The federal government funds internet access through 133 different programs, and states have their own internet subsidy programs as well. Michigan has at least three, administered by the Michigan High-Speed Internet Office, or MIHI. Some local governments in the state also operate their own internet networks with taxpayer funds.
Wasteful duplication is inevitable when programs overlap. It can lead to a comedy of errors, such as what has happened in the Richmond, Virginia, area, as a new Free State Foundation report describes. RiverStreet Communications received a $40 million grant from the Rural Digital Opportunity Fund, a federal program. The grant specified a minimum number of houses the company agreed to connect to the internet. After RiverStreet received at least some of the subsidy funds, it discovered that it could not meet the requirement.
The problem for RiverStreet was that Cox Communications received funding for the same area from a federal American Rescue Plan Act program administered by the Commonwealth of Virginia. There simply weren’t enough unserved houses in the area for both companies to meet their obligations. It is worth noting that the area is already served by many private providers, so it hardly stood out for having unserved households.
RiverStreet was forced to plead for help from the Federal Communications Commission. That agency eventually issued an order on Dec. 19, 2024, modifying its agreement with the company. The procedural docket for the matter shows that lawyers and consultants must have fared well from this fiasco, but their gains caused delays and took money that could have been used to connect people to the internet.
The Richmond deployment stands out because the waste is so obvious. It is an example of “overbuilding,” or funding internet services at the same geographic location, for the same people, through separate and overlapping infrastructure. While overbuilding seems to be an obvious concept, identifying and measuring it is surprisingly difficult. But detecting overbuilding isn’t a problem for private companies that operate without government grants. They can analyze the market and react swiftly when they find the area they are considering is saturated with competitors.
When government grants come into the picture, with long lead times and compliance requirements only loosely tied to market conditions, there is often little incentive to avoid wasteful overbuilding. If market conditions change or are not what officials expected when they announce a grant, government internet offices and companies have the incentive to move forward to justify the grants, not scrap them.

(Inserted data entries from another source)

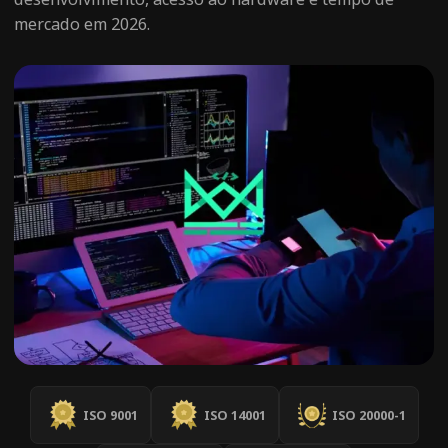
mercado em 2026.
ISO 9001
ISO 14001
ISO 20000-1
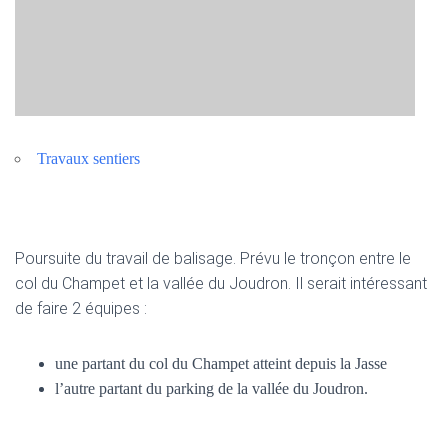
Travaux sentiers
Poursuite du travail de balisage. Prévu le tronçon entre le
col du Champet et la vallée du Joudron. Il serait intéressant
de faire 2 équipes :
une partant du col du Champet atteint depuis la Jasse
l’autre partant du parking de la vallée du Joudron.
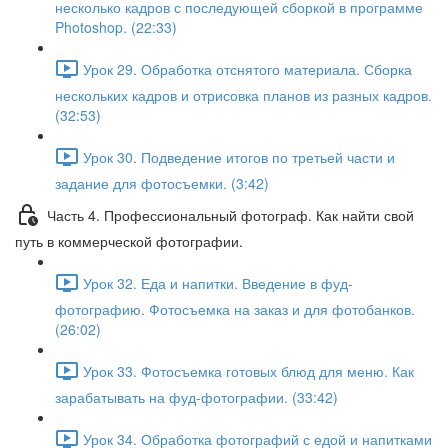
несколько кадров с последующей сборкой в программе
Photoshop. (22:33)
Урок 29. Обработка отснятого материала. Сборка
нескольких кадров и отрисовка планов из разных кадров.
(32:53)
Урок 30. Подведение итогов по третьей части и
задание для фотосъемки. (3:42)
Часть 4. Профессиональный фотограф. Как найти свой
путь в коммерческой фотографии.
Урок 32. Еда и напитки. Введение в фуд-
фотографию. Фотосъемка на заказ и для фотобанков.
(26:02)
Урок 33. Фотосъемка готовых блюд для меню. Как
зарабатывать на фуд-фотографии. (33:42)
Урок 34. Обработка фотографий с едой и напитками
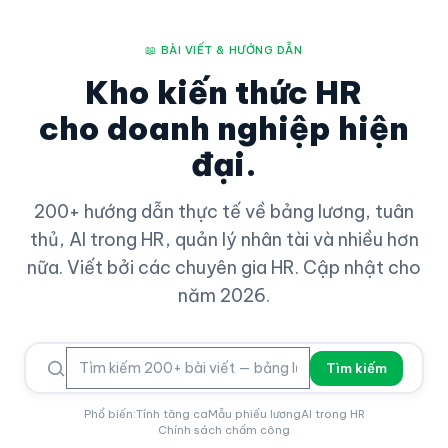
📖 BÀI VIẾT & HƯỚNG DẪN
Kho kiến thức HR
cho doanh nghiệp hiện
đại.
200+ hướng dẫn thực tế về bảng lương, tuân
thủ, AI trong HR, quản lý nhân tài và nhiều hơn
nữa. Viết bởi các chuyên gia HR. Cập nhật cho
năm 2026.
Tìm kiếm
Phổ biến:
Tính tăng ca
Mẫu phiếu lương
AI trong HR
Chính sách chấm công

As Citizens Against Government wasted recently pointed out: “Despite the expenditure of $44 billion between 2015 and 2020 within those programs, millions of American still do not have access to broadband, which has disproportionately impacted communities with limited resources. With up to $800 billion available for federal broadband programs, according to Federal Communications Commissioner Brendan Carr, there is far too much opportunity to squander billions of dollars in precious taxpayer resources unless there is greater coordination of deployment efforts.”
The problem is even deeper than a failure to coordinate across spending programs, according to Andrew Long of the Free State Foundation. “A key fact that many do not appreciate is that, given the inconsistent eligibility requirements adopted by different programs, redundancy won't result solely from a lack of effective coordination,” Long writes. “Rather, the use of divergent criteria (minimum speed thresholds, acceptable distribution technologies, and so on) opens the door to a single location receiving funding from multiple sources – seemingly by design.”

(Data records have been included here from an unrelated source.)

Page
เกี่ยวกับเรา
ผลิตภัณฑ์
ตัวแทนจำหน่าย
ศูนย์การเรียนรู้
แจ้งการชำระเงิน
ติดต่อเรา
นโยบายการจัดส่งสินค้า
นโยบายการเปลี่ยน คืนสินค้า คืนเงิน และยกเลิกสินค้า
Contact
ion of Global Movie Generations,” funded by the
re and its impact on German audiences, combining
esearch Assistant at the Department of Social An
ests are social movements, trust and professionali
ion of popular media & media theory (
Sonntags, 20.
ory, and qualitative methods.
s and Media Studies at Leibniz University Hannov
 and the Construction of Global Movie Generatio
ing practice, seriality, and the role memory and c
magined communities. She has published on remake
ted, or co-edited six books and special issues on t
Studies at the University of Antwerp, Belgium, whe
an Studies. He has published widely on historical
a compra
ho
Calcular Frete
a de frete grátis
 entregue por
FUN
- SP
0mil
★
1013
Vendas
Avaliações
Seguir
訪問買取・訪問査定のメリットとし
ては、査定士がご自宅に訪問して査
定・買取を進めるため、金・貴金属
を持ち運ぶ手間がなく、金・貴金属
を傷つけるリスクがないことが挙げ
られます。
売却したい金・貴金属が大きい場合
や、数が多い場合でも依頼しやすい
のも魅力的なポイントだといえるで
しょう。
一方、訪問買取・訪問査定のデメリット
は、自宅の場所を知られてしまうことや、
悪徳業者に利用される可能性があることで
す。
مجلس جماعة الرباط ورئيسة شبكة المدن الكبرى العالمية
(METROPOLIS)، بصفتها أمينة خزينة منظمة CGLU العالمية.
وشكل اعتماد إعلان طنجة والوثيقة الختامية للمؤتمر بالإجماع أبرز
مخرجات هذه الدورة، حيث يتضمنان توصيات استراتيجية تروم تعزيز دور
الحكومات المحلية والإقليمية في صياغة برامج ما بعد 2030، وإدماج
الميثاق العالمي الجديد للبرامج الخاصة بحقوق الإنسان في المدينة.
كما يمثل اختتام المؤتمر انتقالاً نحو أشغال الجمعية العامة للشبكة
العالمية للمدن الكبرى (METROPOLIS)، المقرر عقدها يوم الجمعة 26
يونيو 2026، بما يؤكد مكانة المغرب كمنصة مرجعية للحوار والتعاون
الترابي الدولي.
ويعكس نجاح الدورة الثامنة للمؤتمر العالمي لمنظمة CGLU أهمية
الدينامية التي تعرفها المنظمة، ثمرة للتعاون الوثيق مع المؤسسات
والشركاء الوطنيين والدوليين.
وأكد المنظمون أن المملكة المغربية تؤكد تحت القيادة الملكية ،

As we have noted before, Michigan’s plan for using federal internet funding appears to be based on manipulating definitions of unserved areas in order to direct much of the spending to more densely populated areas already well-served by internet providers. This approach leaves less for rural areas that contain most of the remaining households without good internet connections.

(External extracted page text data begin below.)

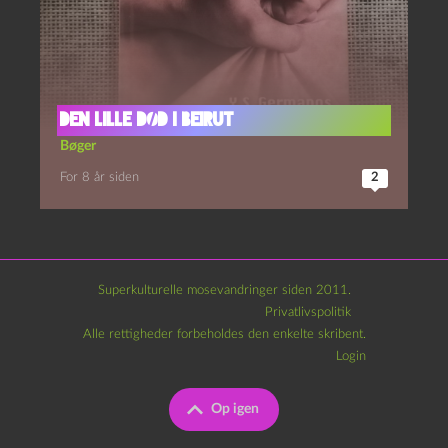
Den lille død i Beirut
Bøger
For 8 år siden
2
Superkulturelle mosevandringer siden 2011.
Privatlivspolitik
Alle rettigheder forbeholdes den enkelte skribent.
Login
Op igen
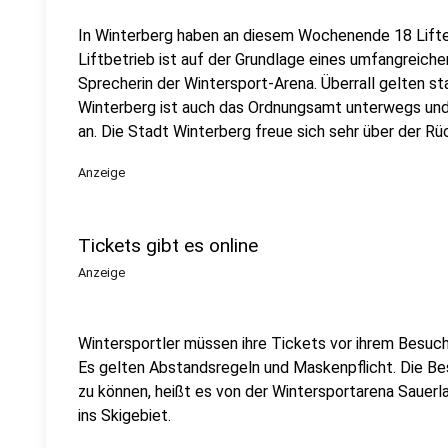
In Winterberg haben an diesem Wochenende 18 Lifte 
Liftbetrieb ist auf der Grundlage eines umfangreich
Sprecherin der Wintersport-Arena. Überrall gelten s
Winterberg ist auch das Ordnungsamt unterwegs und 
an. Die Stadt Winterberg freue sich sehr über der Rüc
Anzeige
Tickets gibt es online
Anzeige
Wintersportler müssen ihre Tickets vor ihrem Besuch
Es gelten Abstandsregeln und Maskenpflicht. Die Bes
zu können, heißt es von der Wintersportarena Sauer
ins Skigebiet.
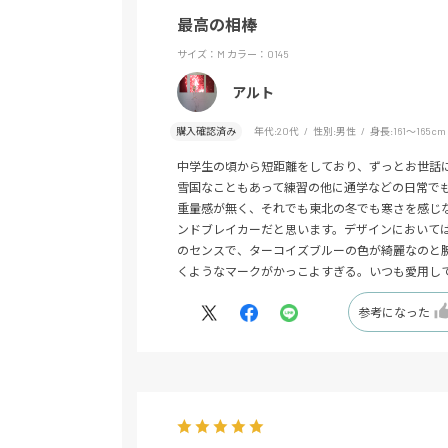
最高の相棒
サイズ：M
カラー：0145
アルト
購入確認済み
年代:
20代
性別:
男性
身長:
161～165cm
中学生の頃から短距離をしており、ずっとお世話
雪国なこともあって練習の他に通学などの日常で
重量感が無く、それでも東北の冬でも寒さを感じ
ンドブレイカーだと思います。デザインにおいて
のセンスで、ターコイズブルーの色が綺麗なのと
くようなマークがかっこよすぎる。いつも愛用し
参考になった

Michigan’s current spending plans for internet connections is substantial. Spending from the federal BEAD program will cost $1.5 billion. Spending from the state ROBIN program will cost $236 million at the state level plus a similar amount in matching funds from local governments. While it may be tempting to say this is mostly federal money being wasted on duplicative projects, it is still worth considering how much more could be done if the state did not micromanage the effort.